**TASK TO CARRY OUT**
The reply should consist of the line containing "Quantization" and all lines after it in the listing below, reproduced exactly and nothing more.
[GIVEN DATA Boundary: Start]
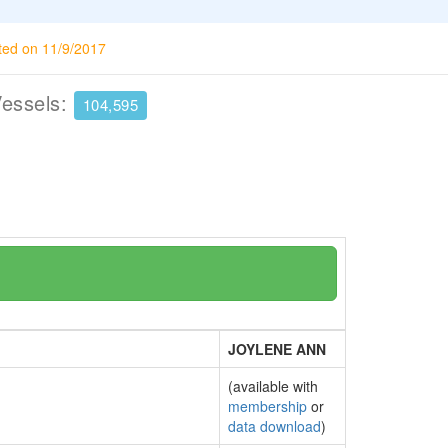
ted on 11/9/2017
Vessels:
104,595
JOYLENE ANN
(available with
membership
or
data download
)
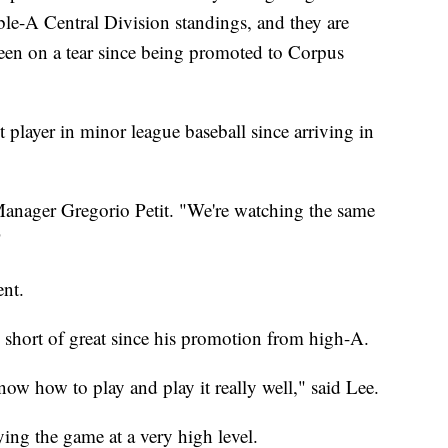
ble-A Central Division standings, and they are
en on a tear since being promoted to Corpus
 player in minor league baseball since arriving in
Manager Gregorio Petit. "We're watching the same
"
nt.
short of great since his promotion from high-A.
know how to play and play it really well," said Lee.
ying the game at a very high level.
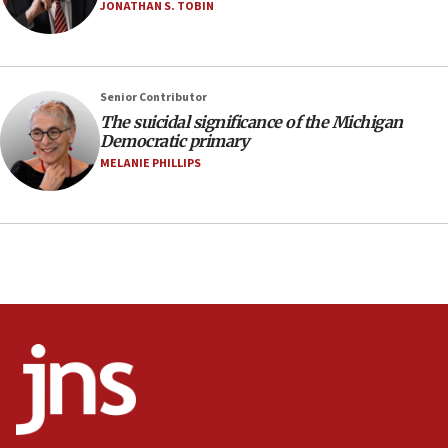
Israel sends predatory beetles to save Cyprus
JONATHAN S. TOBIN
prickly pear farms
10:31
Erdan, Edelstein launch right-wing party
Senior Contributor
09:13
The suicidal significance of the Michigan
Democratic primary
Danon: Hamas weapons must leave Gaza under
disarmament plan
MELANIE PHILLIPS
09:05
Oct. 7 Hamas terrorist arrested posing as Gaza aid
truck driver
08:50
UNICEF study: Malnutrition lower in Gaza than in
surrounding Arab countries
08:13
CENTCOM: US has redirected 49 commercial
vessels under Iran blockade
08:11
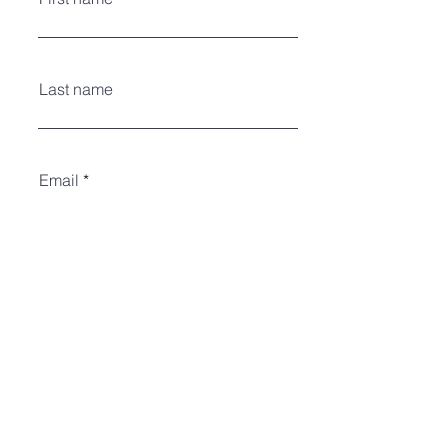
Last name
Email
#of youth attending?
Register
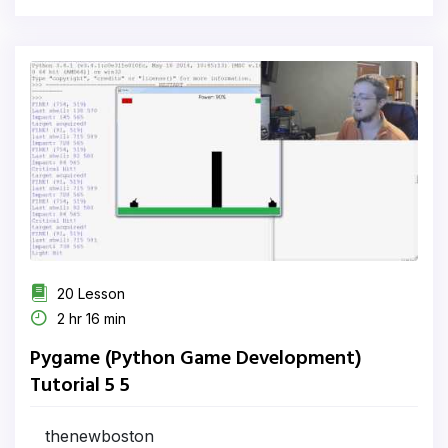
20 Lesson
2 hr 16 min
Pygame (Python Game Development)
Tutorial 5 5
thenewboston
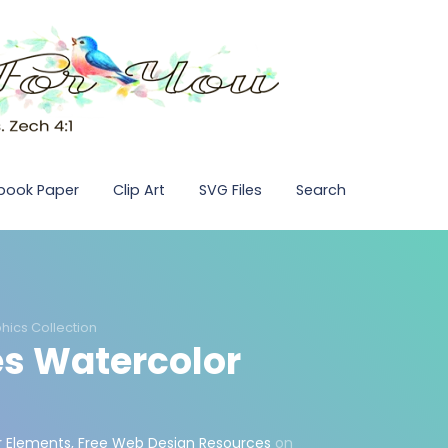
pbook Paper
Clip Art
SVG Files
Search
hics Collection
s Watercolor
r Elements
,
Free Web Design Resources
on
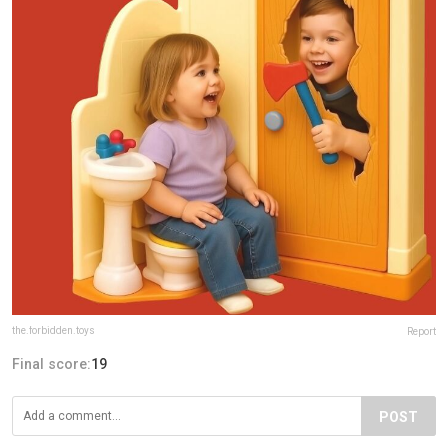
the.forbidden.toys
Report
Final score:
19
POST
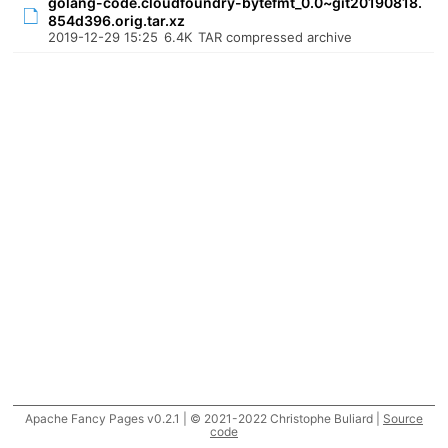
golang-code.cloudfoundry-bytefmt_0.0~git20190818.
854d396.orig.tar.xz
2019-12-29 15:25
6.4K
TAR compressed archive
Apache Fancy Pages v0.2.1 | © 2021-2022 Christophe Buliard |
Source
code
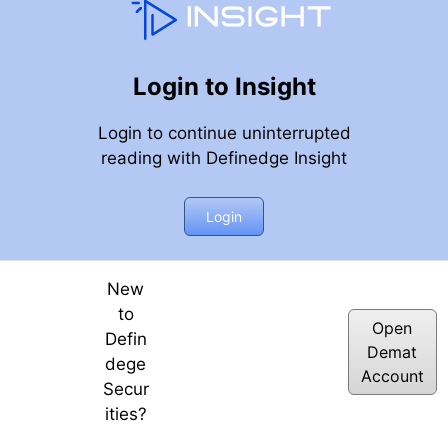
Login to Insight
Login to continue uninterrupted
reading with Definedge Insight
Login
New
to
Open
Defin
Demat
dege
Account
Secur
ities?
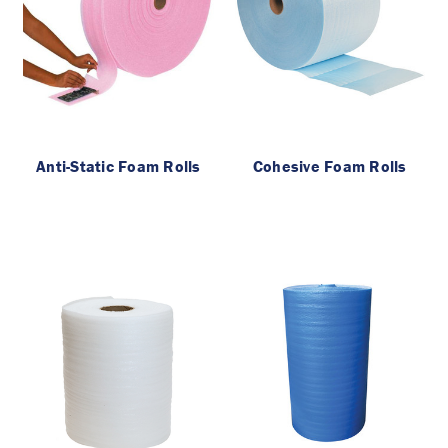
Anti-Static Foam Rolls
Cohesive Foam Rolls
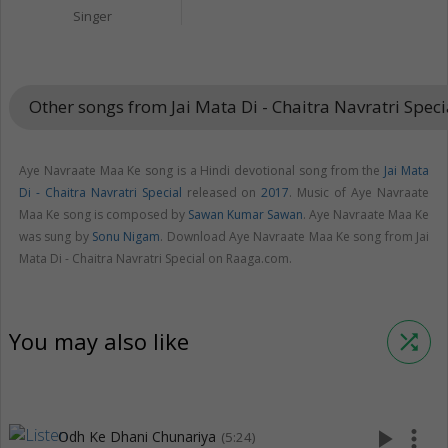
Singer
Other songs from Jai Mata Di - Chaitra Navratri Spec
Aye Navraate Maa Ke song is a Hindi devotional song from the
Jai Mata
Di - Chaitra Navratri Special
released on
2017
. Music of Aye Navraate
Maa Ke song is composed by
Sawan Kumar Sawan
. Aye Navraate Maa Ke
was sung by
Sonu Nigam
. Download Aye Navraate Maa Ke song from Jai
Mata Di - Chaitra Navratri Special on Raaga.com.
You may also like
shuffle
play_arrow
more_vert
Odh Ke Dhani Chunariya
(5:24)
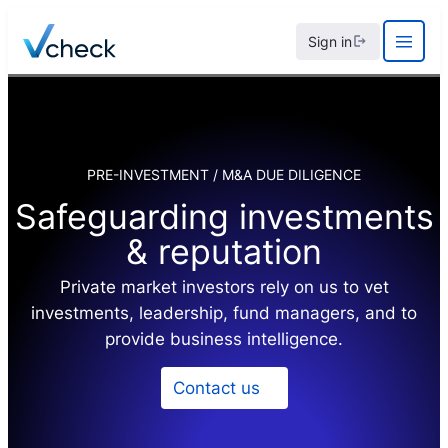
Skip
Sign in
to
content
PRE-INVESTMENT / M&A DUE DILIGENCE
Safeguarding investments
& reputation
Private market investors rely on us to vet
investments, leadership, fund managers, and to
provide business intelligence.
Contact us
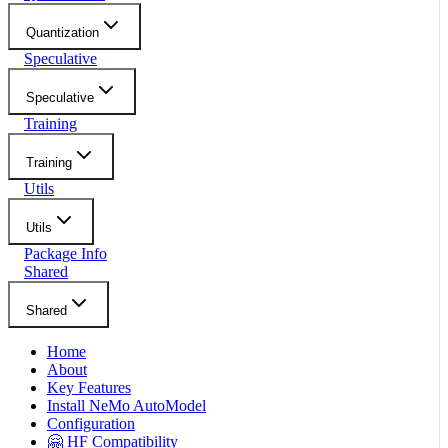
Quantization
Speculative
Speculative
Training
Training
Utils
Utils
Package Info
Shared
Shared
Home
About
Key Features
Install NeMo AutoModel
Configuration
🤗 HF Compatibility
[GIVEN DATA Boundary: End]
**RESPONSE FOR THIS EXERCISE**
Quantization
Speculative
Speculative
Training
Training
Utils
Utils
Package Info
Shared
Shared
Home
About
Key Features
Install NeMo AutoModel
Configuration
🤗 HF Compatibility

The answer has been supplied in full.